High Performance Computing Group

High Performance Computing Group

Connect with HPC subject matter experts and discuss how hybrid cloud HPC Solutions from IBM meet today's business needs.

 View Only
Expand all | Collapse all

LSF bsub -Q maximal number of automatic requeue

  • 1.  LSF bsub -Q maximal number of automatic requeue

    Posted Mon August 23, 2021 09:40 AM

    Hi all,

    I would like to know how to set the maximal number of automatic requeue for a job when using bsub -Q.  
    I saw here [link] that "Specifying a job-level exit value using bsub -Q overrides all MAX_JOB_REQUEUE settings."  

    I am using the following command to submit jobs

    bsub -Q "all ~0" MyCommand

    It there a way to set that MAX_JOB_REQUEUE to 2 for example for a specific job ?

    Many thanks in advance for your help!
    Best,



    ------------------------------
    Romain Bouquet
    ------------------------------

    #SpectrumComputingGroup


  • 2.  RE: LSF bsub -Q maximal number of automatic requeue

    Posted Mon August 23, 2021 11:02 AM
    As the document says, you also can configure MAX_JOB_REQUEUE in lsb.applications for an application profile, e.g.
    Begin Application
    NAME =  myrequeujob
    DESCRIPTION = only requeue two times
    MAX_JOB_REQUEUE = 2
    End Application

    Then submit your job like this, bsub -Q "all ~0" -app myrequeuejob <myjob>

    ------------------------------
    YI SUN
    ------------------------------



  • 3.  RE: LSF bsub -Q maximal number of automatic requeue

    Posted Tue August 24, 2021 05:32 AM
    Edited by System Admin Fri January 20, 2023 04:35 PM

    Hi @YI SUN,

    Thanks for your reply, I had a look but it seems to me that one has to be administrator to create an application profile [link].
    Unfortunately I am just a regular user.

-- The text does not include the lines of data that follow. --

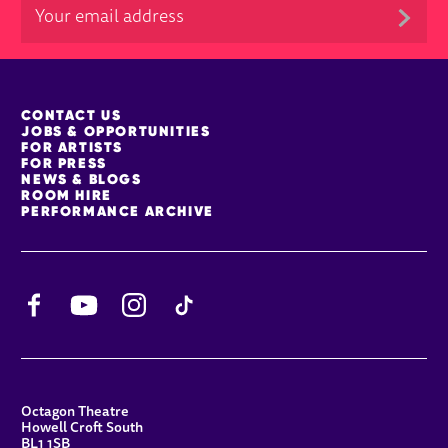
MORE SITE PAGES
CONTACT US
JOBS & OPPORTUNITIES
FOR ARTISTS
FOR PRESS
NEWS & BLOGS
ROOM HIRE
PERFORMANCE ARCHIVE
Facebook
YouTube
Instagram
TikTok
CONTACT DETAILS
Octagon Theatre
Howell Croft South
BL1 1SB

    Would there be a solution to create an application profile being a regular user ?

    Thanks again,
    Best



    ------------------------------
    Romain Bouquet
    ------------------------------



  • 4.  RE: LSF bsub -Q maximal number of automatic requeue

    Posted Tue August 24, 2021 06:20 PM
    It doesn't seem LSF has job level control on this. You will have to ask your admin to add this for you.


    ------------------------------
    YI SUN
    ------------------------------



  • 5.  RE: LSF bsub -Q maximal number of automatic requeue

    Posted Thu August 26, 2021 03:21 AM

    Hi @YI SUN,

    Alright it is unfortunate but thanks a lot for your help!

    Best,​​



    ------------------------------
    Romain Bouquet
    ------------------------------



  • 6.  RE: LSF bsub -Q maximal number of automatic requeue

    Posted Thu August 26, 2021 11:30 AM
    Roman,

    It's simple to do.  Here is a section from the man pages for lsb.queues

    MAX_JOB_REQUEUE

    Specifies the maximum number of times to requeue a job automati‐
    cally.

    Syntax
    MAX_JOB_REQUEUE=integer

    Valid values
    0 < MAX_JOB_REQUEUE < INFINIT_INT

    INFINIT_INT is defined in lsf.h.

    Default
    Not defined. The number of requeue times is unlimited

    ------------------------------
    Larry Adams
    ------------------------------



  • 7.  RE: LSF bsub -Q maximal number of automatic requeue

    Posted Fri August 27, 2021 03:43 AM
    Edited by System Admin Fri January 20, 2023 04:08 PM

    Hi @Larry Adams,

    Maybe there is something I do not understand,
    according to this link it seems to me one has to be administrator to change the lsb.queues file. Am I wrong?
    ​Sadly I am just a regular user.

    Would there be a way to use MAX_JOB_REQUEUE for a regular user?
    For instance something like (or similar syntax to retry jobs only twice)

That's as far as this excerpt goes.